Study material:
----------------------------------------
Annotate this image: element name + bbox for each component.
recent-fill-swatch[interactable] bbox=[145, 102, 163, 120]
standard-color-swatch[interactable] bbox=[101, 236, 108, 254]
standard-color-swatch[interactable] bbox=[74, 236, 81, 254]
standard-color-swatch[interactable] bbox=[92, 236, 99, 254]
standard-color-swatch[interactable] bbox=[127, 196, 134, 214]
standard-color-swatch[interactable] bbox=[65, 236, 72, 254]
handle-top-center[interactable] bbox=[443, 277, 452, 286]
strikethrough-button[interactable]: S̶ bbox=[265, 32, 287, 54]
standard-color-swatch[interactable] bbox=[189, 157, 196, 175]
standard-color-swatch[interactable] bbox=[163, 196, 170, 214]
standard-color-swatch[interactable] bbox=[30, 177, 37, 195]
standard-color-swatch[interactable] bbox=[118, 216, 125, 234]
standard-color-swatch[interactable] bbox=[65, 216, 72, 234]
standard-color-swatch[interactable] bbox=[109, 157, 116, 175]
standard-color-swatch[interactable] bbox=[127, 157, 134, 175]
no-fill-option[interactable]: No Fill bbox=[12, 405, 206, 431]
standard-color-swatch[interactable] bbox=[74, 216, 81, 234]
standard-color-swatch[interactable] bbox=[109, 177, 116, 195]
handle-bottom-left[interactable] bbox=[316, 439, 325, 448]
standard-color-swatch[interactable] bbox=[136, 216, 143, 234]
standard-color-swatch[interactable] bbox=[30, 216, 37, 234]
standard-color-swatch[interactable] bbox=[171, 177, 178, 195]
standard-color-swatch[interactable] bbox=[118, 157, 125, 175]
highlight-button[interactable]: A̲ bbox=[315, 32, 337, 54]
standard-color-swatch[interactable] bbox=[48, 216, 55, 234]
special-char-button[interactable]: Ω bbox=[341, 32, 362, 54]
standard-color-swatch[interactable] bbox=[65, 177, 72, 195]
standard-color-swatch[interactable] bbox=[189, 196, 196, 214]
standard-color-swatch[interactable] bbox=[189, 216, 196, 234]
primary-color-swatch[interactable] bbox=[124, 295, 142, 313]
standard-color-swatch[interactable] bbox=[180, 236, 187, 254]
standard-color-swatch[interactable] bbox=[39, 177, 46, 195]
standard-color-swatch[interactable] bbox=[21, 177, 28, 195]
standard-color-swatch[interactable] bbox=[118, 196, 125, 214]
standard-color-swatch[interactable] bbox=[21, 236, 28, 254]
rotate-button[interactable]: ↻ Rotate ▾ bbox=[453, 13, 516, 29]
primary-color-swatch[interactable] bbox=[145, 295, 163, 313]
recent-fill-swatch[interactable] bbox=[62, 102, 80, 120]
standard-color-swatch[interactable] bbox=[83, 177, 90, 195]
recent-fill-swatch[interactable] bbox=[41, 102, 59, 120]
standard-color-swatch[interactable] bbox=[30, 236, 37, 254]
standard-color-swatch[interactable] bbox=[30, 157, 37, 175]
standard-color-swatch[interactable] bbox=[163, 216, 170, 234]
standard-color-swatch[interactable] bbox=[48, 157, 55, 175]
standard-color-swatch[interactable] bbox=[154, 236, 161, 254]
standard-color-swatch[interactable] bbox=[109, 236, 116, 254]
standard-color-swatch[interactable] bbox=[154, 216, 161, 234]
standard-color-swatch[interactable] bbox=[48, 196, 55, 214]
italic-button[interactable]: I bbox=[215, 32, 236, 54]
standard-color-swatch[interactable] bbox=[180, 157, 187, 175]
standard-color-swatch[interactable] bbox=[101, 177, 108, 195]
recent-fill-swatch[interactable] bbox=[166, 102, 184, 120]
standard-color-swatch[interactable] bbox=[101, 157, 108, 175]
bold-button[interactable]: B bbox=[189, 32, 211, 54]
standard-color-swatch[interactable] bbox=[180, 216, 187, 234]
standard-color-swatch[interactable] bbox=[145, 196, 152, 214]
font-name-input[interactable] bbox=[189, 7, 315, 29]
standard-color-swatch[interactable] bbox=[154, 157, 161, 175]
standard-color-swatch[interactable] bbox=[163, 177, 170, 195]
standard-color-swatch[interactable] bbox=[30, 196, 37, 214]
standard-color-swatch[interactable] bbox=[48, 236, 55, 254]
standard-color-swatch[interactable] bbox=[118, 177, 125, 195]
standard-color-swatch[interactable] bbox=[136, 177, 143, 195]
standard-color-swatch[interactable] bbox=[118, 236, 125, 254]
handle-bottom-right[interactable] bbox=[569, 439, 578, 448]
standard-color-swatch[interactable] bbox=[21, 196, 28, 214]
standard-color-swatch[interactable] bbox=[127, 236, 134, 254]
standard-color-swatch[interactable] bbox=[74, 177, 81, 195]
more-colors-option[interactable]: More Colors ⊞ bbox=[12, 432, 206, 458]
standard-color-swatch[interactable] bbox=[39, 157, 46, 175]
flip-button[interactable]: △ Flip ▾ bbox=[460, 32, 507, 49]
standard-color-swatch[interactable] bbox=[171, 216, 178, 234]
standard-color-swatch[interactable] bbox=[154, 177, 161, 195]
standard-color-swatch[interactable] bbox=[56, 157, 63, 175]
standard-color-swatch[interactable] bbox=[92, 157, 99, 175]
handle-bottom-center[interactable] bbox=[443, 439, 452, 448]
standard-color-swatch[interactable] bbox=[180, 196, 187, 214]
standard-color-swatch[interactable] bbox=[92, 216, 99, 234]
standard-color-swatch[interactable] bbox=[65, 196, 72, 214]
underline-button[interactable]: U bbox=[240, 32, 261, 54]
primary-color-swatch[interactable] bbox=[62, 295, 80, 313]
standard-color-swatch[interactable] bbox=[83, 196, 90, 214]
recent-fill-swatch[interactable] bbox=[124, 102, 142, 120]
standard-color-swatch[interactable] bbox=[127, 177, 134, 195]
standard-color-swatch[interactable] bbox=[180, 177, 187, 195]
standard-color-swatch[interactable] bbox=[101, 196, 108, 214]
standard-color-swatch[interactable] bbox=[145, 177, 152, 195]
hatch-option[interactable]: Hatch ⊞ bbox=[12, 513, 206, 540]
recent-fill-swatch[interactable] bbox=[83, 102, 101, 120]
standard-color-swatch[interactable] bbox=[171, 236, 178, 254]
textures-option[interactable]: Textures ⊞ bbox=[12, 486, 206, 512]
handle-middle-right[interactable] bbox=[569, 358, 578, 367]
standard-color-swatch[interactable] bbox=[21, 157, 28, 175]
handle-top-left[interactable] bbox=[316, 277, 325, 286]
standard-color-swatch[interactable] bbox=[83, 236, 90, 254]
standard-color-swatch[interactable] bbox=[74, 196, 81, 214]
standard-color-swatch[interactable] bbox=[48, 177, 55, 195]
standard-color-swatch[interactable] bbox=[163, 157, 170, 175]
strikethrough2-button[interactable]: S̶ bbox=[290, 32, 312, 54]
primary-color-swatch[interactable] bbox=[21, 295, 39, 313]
----------------------------------------
Problem to work on: Go through the listing above and copy each line that contains "right".

Result below:
handle-bottom-right[interactable] bbox=[569, 439, 578, 448]
handle-middle-right[interactable] bbox=[569, 358, 578, 367]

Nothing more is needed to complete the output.